第12話 少年期 姉の帰館
「うめぇな、これ! 鍛錬して後に最高だな!」
「ブルーノ兄さん、そんな勢いよく食べたら!」
「あぁぁぁぁぁ!」
ふわ氷を一気にかきこんでいたブルーノが頭を抑えながら唸り声を上げる。
「だから言ったじゃないですか。一度に大量に食べたら頭が痛くなるって」
「いや、美味かったから、つい」
「気を付けてくださいね」
「しかし、よくこんな食べ方思いついたな」
「そうですかね」
「……珍しくブルーノに同意する。氷を細かく砕いてフルーツのソースをかけて食べるなんて発想はなかなか思いつかない」
ミヒャエルはスプーンですくったふわ氷をまじまじと見つめてからゆっくりと口に運ぶ。
「……おいしい」
あまり表情には出ていないが、動作がいつもより機敏だから気に入ってくれているようだ。
「リアおいしい?」
「はい、おいしいです! シオンお兄さまの味は何ですか?」
スプーンをせっせと動かしながらも、リアの視線はシオンのふわ氷に向いている。折角4人いるからとそれぞれ違う味にしようと、ブルーノは葡萄、ミヒャエルは苺、リアはメロン、シオンはリンゴにしてみたのだ。
「一口食べてみる?」
「いいんですか?」
リアの目がキラキラと輝く。シオンはその様子を微笑ましそうに見ながらリアの近くにリンゴのふわ氷を近づけあげる。
「はい」
「あー」
「えっ?」
「あー」
リアは小さな口を一杯に開けて待っていた。
「しょうがないな、はい」
シオンはリンゴのふわ氷をスプーンですくってリアの口に持っていく。
ぱくんと小さな口が動く。
「リンゴもおいしいですね!」
「それならよかった、果物のソースは厨房でストックしてもらうようにしてくれるらしいから、これからは頼めばすぐに食べられるよ」
厨房に行った際にその場にいた料理長のブラハムにお願いしたら二つ返事で了承してくれたのだ。興味ありげに見てきていたから、どうせならと使用人全員分のふわ氷用の氷を用意してあげたおかげかも知れない。ちなみにこの件で使用人たちのシオンの株がさらに上がっているのだが、当の本人は気づいていない。

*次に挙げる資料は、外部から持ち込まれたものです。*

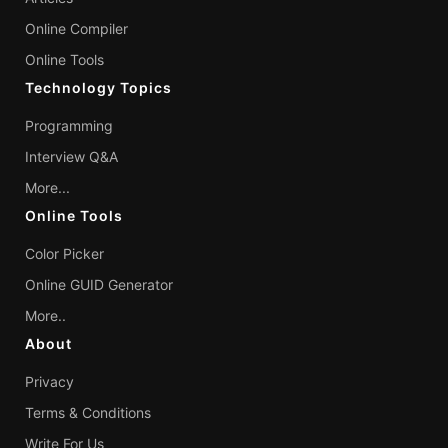
Online Compiler
Online Tools
Technology Topics
Programming
Interview Q&A
More...
Online Tools
Color Picker
Online GUID Generator
More..
About
Privacy
Terms & Conditions
Write For Us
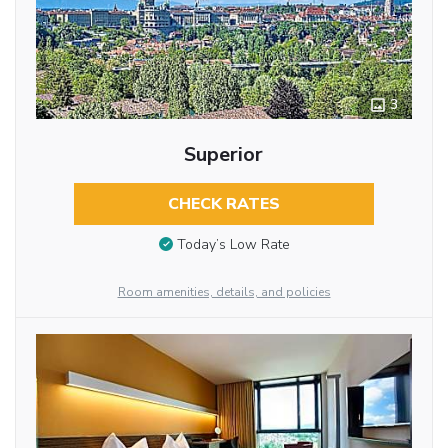
3
Superior
CHECK RATES
Today’s Low Rate
Room amenities, details, and policies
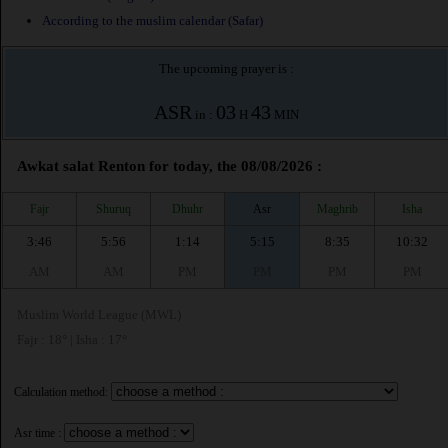
According to the muslim calendar (Safar)
The upcoming prayer is :
ASR
03
43
in :
H
MIN
Awkat salat Renton for today, the 08/08/2026 :
Fajr
Shuruq
Dhuhr
Asr
Maghrib
Isha
3:46
5:56
1:14
5:15
8:35
10:32
AM
AM
PM
PM
PM
PM
Muslim World League (MWL)
Fajr : 18° | Isha : 17°
Calculation method:
Asr time :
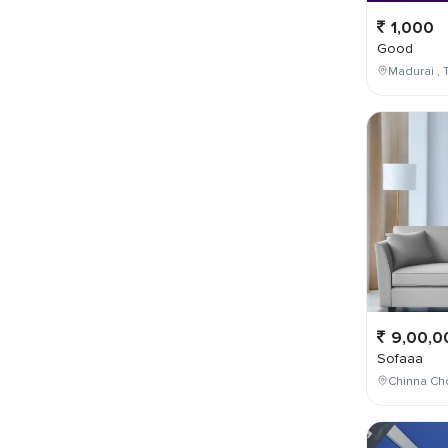
1,000
Good
Madurai , T
9,00,0
Sofaaa
Chinna Cho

「ほんとですか! シオンお兄さまありがとうございます!」
「でも、食べ過ぎるとお腹が冷えるから、食べ過ぎないようにね」
シオンはそう言ってブルーノの方を見る。先ほどから5、6杯お代わりしているが一向にお腹を壊しているような様子はない。相変わらず、かきこんで頭を抱えているが。

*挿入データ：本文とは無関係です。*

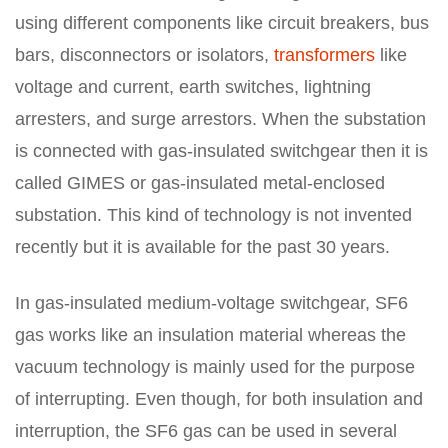
using different components like circuit breakers, bus
bars, disconnectors or isolators,
transformers
like
voltage and current, earth switches, lightning
arresters, and surge arrestors. When the substation
is connected with gas-insulated switchgear then it is
called GIMES or gas-insulated metal-enclosed
substation. This kind of technology is not invented
recently but it is available for the past 30 years.
In gas-insulated medium-voltage switchgear, SF6
gas works like an insulation material whereas the
vacuum technology is mainly used for the purpose
of interrupting. Even though, for both insulation and
interruption, the SF6 gas can be used in several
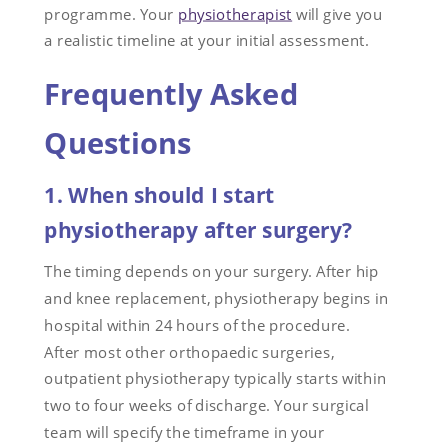
programme. Your
physiotherapist
will give you
a realistic timeline at your initial assessment.
Frequently Asked
Questions
1. When should I start
physiotherapy after surgery?
The timing depends on your surgery. After hip
and knee replacement, physiotherapy begins in
hospital within 24 hours of the procedure.
After most other orthopaedic surgeries,
outpatient physiotherapy typically starts within
two to four weeks of discharge. Your surgical
team will specify the timeframe in your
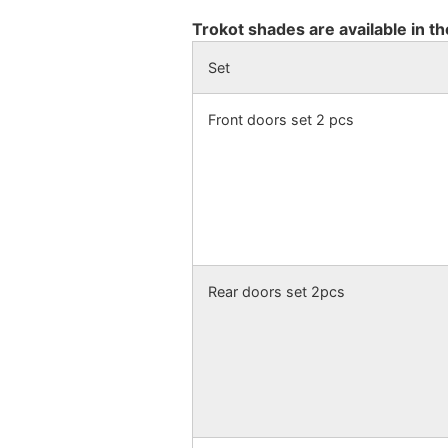
Trokot shades are available in th
Set
Front doors set 2 pcs
Rear doors set 2pcs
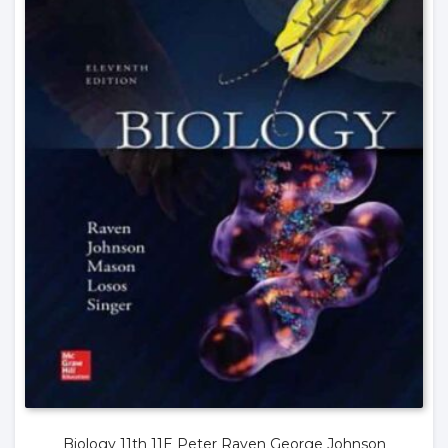
Biology 11th 11E Peter Raven George Johnson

「……ブルーノ兄さんは普通の人と違うからリアは真似しちゃダメだからね」
「はい!」
「シオン!」
兄弟4人でのんびりとふわ氷と紅茶に舌鼓を打っていると、後ろから懐かしい声とともにぎゅっと誰かに抱きしめられた。後頭部に柔らかな感触があり、シオンの顔が少し赤く染まる。こんなことをしてくる人物をシオンは一人しか知らない。
「ティアナ姉さんお帰りなさい」
「ええ、ただいまシオン」
「その、そろそろ離していただけませんか?」
「ええー、もうちょっとー、久々にシオンに会えたんだから」
控えめに開放をお願いしたところ余計にぎゅっと抱きすくめられ、シオンは身動きが取れなくなってしまう。昔からことあるごとに抱きつかれていたが、ティアナが学院に通うようになり会える回数が減った今はその分一回の時間が長くなっている気がする。
「ティアナは相変わらずだねー」
ミヒャエルはその様子をにやにやと眺め、
「姉弟仲良くて結構じゃないか!」
ブルーノはうんうんと嬉しそうに頷き、
「むー、リアのシオンお兄様なのに!」
リアは不満そうにぽっぺを膨らませてと三者三様の反応をしていた。
時間にして5分ほどしてシオンを解放したところに、リアがティアナに近づいていく。
「ティアナお姉さま、お帰りなさいませ」
「リア! ただいま」
リアに声をかけられたティアナはぎゅっとリアを包むようにハグする。
肩口まで伸びたつやのある銀色の髪に切れ長の瞳。学院でも人気のあるティアナと天使の様に可愛いリアが抱き合っている姿は見ていて微笑ましく、見ているシオンたちの表情も緩む。
「みんなで庭でお茶会してたの?」
ブルーノ、ミヒャエルへ簡単に挨拶を済ませた後、ティアナは尋ねてきた。
「はい、良かったらティアナ姉さんもどうですか?」
「嬉しいお誘いだけど、今から椅子を用意してもらうのも悪いわね」
「でしたらティアナお姉さま、リアが座っていた席を使ってください」
「それじゃあリアはどうするの?」
「大丈夫です」
「リア⁉」
リアは言うや否やシオンの膝の上にぴょんと飛び乗り、顔を上げてシオンを見つめながら「えへへ」と笑う。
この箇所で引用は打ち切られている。